The climbing history is obscure. The easier climbs were probably pioneered by faculty and students of nearby Pacific Union College. The harder climbs were established by the early 1980s by Tony Yaniro (climbed first 5.13 in North America), Mark Spencer (author of "Southern Yosemite Rock Climbs") and the late Jim Hanson (rock climbing instructor at PUC), among others.

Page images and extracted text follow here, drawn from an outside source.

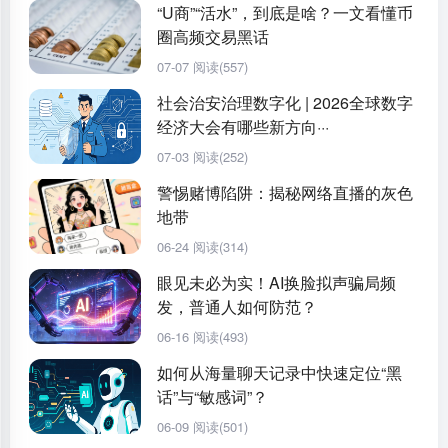
“U商”“活水”，到底是啥？一文看懂币
圈高频交易黑话
07-07
阅读(557)
社会治安治理数字化 | 2026全球数字
经济大会有哪些新方向···
07-03
阅读(252)
警惕赌博陷阱：揭秘网络直播的灰色
地带
06-24
阅读(314)
眼见未必为实！AI换脸拟声骗局频
发，普通人如何防范？
06-16
阅读(493)
如何从海量聊天记录中快速定位“黑
话”与“敏感词”？
06-09
阅读(501)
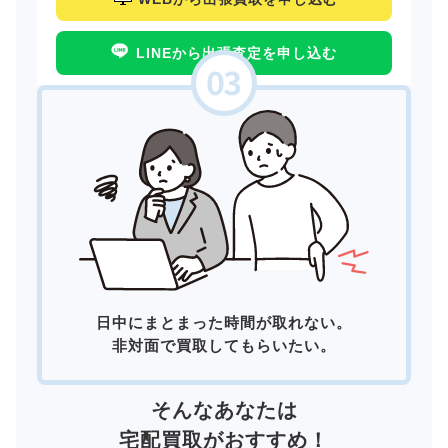
LINEから出張査定を申し込む
日中にまとまった時間が取れない。
非対面で買取してもらいたい。
そんなあなたは
宅配買取
がおすすめ！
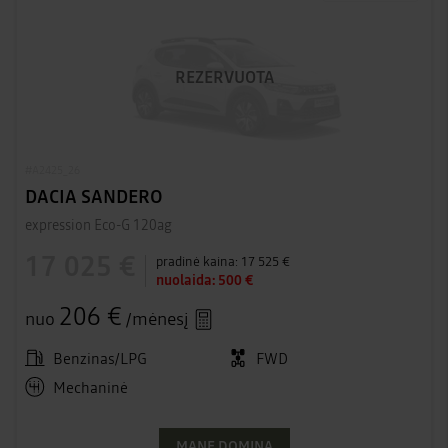
REZERVUOTA
#A2425_26
DACIA SANDERO
expression Eco-G 120ag
17 025 €
pradinė kaina:
17 525 €
nuolaida:
500 €
206 €
nuo
/mėnesį
Benzinas/LPG
FWD
Mechaninė
MANE DOMINA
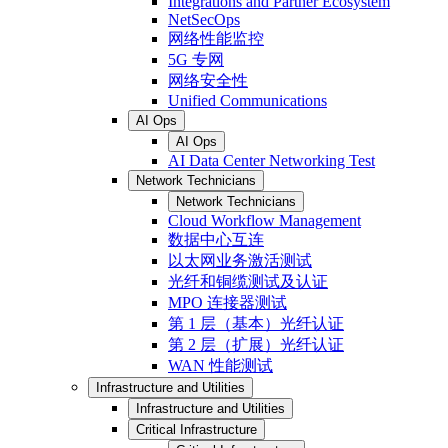
Integrations and Partner Ecosystem
NetSecOps
网络性能监控
5G 专网
网络安全性
Unified Communications
AI Ops
AI Ops
AI Data Center Networking Test
Network Technicians
Network Technicians
Cloud Workflow Management
数据中心互连
以太网业务激活测试
光纤和铜缆测试及认证
MPO 连接器测试
第 1 层（基本）光纤认证
第 2 层（扩展）光纤认证
WAN 性能测试
Infrastructure and Utilities
Infrastructure and Utilities
Critical Infrastructure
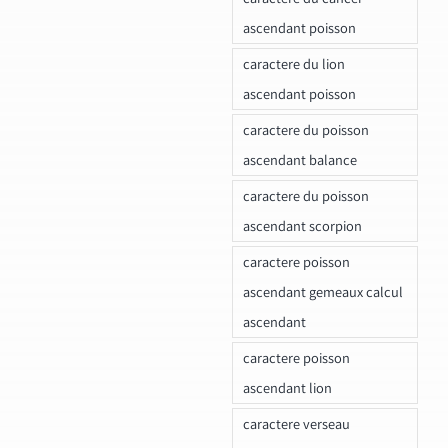
ascendant poisson
caractere du lion
ascendant poisson
caractere du poisson
ascendant balance
caractere du poisson
ascendant scorpion
caractere poisson
ascendant gemeaux calcul
ascendant
caractere poisson
ascendant lion
caractere verseau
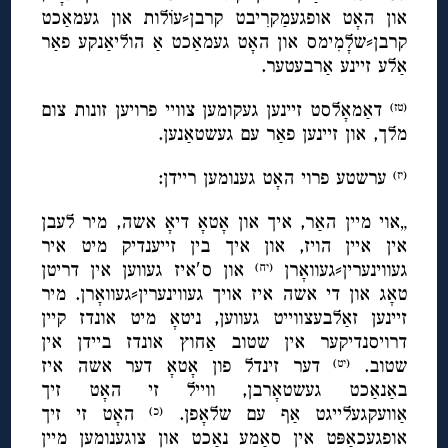
און האָט אופגעמַקרִיבט קרבן⸗עוֹלות און געמאַכט
קרבן⸗שלָמִימס און האָט געמאַכט אַ הוליאַנקע פאַר
אַלע זיינע אַרבעטער.
דאַמאָלסט זיינען געקומען צוויי פרויען זונות צום
(טז)
מלך, און זיינען פאַר עם געשטאַנען.
ערשטע פרוי האָט גענומען ריידן:
(יז)
„אוי מיין האַר, איך און אָטאָ דיאָ אשה, מיר לעבן
אין איין הויז, און איך בין זייענדיק מיט איר
געווינערין⸗געוואָרן
און ס′איז געווען אין דריטן
(יח)
טאָג און די אשה איז אויך געווינערין⸗געוואָרן. מיר
זיינען זאַלבעצווייט געווען, ניטאָ מיט אונדז קיין
דרויסנדיקער אין שטוב אַחוץ אונדז ביידן אין
שטוב.
דער זינדל פון אָטאָ דער אשה איז
(יט)
באַנאַכט געשטאָרבן, ווייל זי האָט זיך
אַוועקגעלייגט אַף עם שלאָפן.
האָט זי זיך
(כ)
אופגעכאַפּט אין סאַמע נאַכט און צוגענומען מיין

MOSSY ROCK: Boulder located on property owned by Pacific Union College, currently accessible to the public. From the junction of Silverado Trail and Deer Park Road in St. Helena, drive 5.4 miles north on Deer Park Road, which eventually becomes Howell Mountain Road, to the campus of Pacific Union College. Turn right on Cold Springs Road and, after 0.2 mile, continue straight across an intersection onto Las Posadas Road (Cold Springs Road turns right) for another 0.9 mile to a 90-degree bend in the road. Park at the bend of the road and hike on the trail that proceeds east (the same direction you were just driving). After about 0.1 mile you cross a fence and a dirt road, then reach a fork after another 0.1 mile. Stay right at the fork and continue about 0.4 mile until you see Mossy Rock on the left.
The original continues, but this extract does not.